A few years ago when my sons were about thirteen or fourteen, they were invited by their cousin to attend a Christmas function at City Harvest Church. As it was Christmas, I agreed to let them join their Christian cousin.
We are a free-thinker family who respect all religions and we discuss religious issues freely in the family on mainly why we are free-thinkers. I am more of an agnostic than atheist and I encourage my sons to ask questions when in doubt, especially in the wake of so many terrorist attacks in the name of religion during that period.
When they returned from the function after midnight, I asked casually how it went and what they did. They told me they went up on stage. Why? I asked. What they said horrified me. The Pastor had invited them by asking those who are ready to receive Christ to go up on stage, and so they went. What followed after this was a two-hour talk on religion and by the time the talk ended, it was 2 am. Basically, what I wanted to know from them was why they thought they were ready to receive Christ just after a one night event. Do they even know Christ? If they were really interested in joining a religion, I would be happy to guide them, but first, I took out a book on World Religion and told them to read it before they make a choice. After all, they should know about all the other religions like Islam and Hinduism and be given a choice to choose. I guess the faith was not there and reading the book too difficult, so they decided to remain status-quo.

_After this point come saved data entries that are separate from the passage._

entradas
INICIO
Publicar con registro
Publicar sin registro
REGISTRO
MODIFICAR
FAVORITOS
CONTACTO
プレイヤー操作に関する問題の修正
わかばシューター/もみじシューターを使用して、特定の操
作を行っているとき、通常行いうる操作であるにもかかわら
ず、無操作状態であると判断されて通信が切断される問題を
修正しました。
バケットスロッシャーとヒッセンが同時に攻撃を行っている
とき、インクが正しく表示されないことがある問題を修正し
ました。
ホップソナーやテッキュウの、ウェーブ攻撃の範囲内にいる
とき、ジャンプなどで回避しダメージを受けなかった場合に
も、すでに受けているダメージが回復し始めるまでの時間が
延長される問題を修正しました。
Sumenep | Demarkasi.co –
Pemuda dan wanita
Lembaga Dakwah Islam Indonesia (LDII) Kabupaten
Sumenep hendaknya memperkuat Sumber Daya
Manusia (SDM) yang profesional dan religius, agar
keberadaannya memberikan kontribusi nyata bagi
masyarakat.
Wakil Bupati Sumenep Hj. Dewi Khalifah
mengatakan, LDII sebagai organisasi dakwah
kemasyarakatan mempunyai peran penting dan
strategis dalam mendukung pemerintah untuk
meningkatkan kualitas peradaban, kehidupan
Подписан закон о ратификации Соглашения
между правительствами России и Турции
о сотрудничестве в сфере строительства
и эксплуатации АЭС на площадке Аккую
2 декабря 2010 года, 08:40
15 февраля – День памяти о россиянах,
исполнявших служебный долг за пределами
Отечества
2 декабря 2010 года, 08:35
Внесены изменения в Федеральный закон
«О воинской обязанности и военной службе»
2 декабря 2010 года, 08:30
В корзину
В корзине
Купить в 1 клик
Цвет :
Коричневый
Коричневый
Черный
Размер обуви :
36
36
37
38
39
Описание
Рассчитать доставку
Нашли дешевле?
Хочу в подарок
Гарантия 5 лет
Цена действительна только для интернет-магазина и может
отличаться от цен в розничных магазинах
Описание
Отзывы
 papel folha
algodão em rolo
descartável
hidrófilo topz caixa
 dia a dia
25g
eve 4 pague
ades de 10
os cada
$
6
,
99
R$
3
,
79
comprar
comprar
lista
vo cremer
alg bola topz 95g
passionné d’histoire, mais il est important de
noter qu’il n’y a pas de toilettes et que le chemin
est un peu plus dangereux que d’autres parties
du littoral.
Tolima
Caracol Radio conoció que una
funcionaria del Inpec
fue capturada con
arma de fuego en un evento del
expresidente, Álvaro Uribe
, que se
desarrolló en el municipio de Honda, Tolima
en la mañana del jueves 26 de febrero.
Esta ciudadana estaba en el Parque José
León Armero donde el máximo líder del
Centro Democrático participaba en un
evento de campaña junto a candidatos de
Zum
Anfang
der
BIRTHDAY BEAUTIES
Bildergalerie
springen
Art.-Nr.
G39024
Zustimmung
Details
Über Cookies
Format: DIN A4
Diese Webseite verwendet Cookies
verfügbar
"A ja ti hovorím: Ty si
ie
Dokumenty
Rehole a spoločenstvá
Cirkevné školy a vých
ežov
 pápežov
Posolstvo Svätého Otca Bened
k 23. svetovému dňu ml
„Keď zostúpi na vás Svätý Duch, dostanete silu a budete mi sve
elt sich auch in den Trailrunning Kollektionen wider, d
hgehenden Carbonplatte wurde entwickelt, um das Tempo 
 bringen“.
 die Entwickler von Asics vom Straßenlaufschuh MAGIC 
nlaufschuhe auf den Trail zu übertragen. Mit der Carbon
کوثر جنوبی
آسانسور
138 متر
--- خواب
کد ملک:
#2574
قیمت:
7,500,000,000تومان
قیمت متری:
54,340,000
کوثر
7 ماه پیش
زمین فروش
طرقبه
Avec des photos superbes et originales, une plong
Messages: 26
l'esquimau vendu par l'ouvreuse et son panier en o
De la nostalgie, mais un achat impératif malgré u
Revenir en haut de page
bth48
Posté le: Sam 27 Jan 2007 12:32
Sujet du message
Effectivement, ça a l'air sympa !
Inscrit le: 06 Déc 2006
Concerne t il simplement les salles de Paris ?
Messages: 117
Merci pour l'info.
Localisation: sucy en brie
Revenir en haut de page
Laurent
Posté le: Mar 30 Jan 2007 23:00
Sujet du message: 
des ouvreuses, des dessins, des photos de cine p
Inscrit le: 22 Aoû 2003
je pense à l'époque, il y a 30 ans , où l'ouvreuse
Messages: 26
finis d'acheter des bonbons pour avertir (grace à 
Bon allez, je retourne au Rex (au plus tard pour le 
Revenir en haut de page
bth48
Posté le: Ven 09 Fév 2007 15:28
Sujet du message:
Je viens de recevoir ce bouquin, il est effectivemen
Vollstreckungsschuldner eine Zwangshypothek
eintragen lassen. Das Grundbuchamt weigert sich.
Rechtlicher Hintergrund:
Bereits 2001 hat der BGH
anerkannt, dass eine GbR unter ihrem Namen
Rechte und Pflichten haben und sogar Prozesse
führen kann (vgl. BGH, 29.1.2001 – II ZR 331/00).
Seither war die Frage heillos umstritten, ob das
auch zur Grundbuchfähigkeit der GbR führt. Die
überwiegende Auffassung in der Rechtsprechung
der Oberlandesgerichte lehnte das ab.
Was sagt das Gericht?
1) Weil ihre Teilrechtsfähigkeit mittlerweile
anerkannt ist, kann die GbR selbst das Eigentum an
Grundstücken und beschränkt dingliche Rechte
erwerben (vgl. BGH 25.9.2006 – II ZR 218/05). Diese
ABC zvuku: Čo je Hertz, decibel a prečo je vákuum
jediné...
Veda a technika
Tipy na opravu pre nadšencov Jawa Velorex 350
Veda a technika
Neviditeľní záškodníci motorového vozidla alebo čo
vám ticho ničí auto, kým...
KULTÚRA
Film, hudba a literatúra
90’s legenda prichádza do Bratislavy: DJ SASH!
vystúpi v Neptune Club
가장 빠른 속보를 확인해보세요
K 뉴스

They were invited again to go for a New Year’s event at City Harvest one week later but I forbade it. Their cousin came by to persuade me. Among the reasons were how well Christianity had helped him in his studies, but I was firm. I told my sons since they were still a minor, I shall decide for them, but they can decide again when they are more mature, after they turn 21.
In our discussion, a big question I asked is, what is faith? How do you know the answer you get from a book, interpreted and written by another human being thousands of years ago to be correct? How do you know what is being preached on that stage is correct? Do I go to hell because I am a non-believer? What is hell and what is heaven?
I was invited to an evangelist church in KL once. I went there at the invitation of my good friends and attended the service with an open mind, hoping to learn something. What I heard appalled me. There seemed to be a competition between the Christians and Muslims on the help rendered to the minority group in Sarawak. The Muslims apparently had done more and the congregation were urged to put in more effort. Are they helping out of compassion or for something in return?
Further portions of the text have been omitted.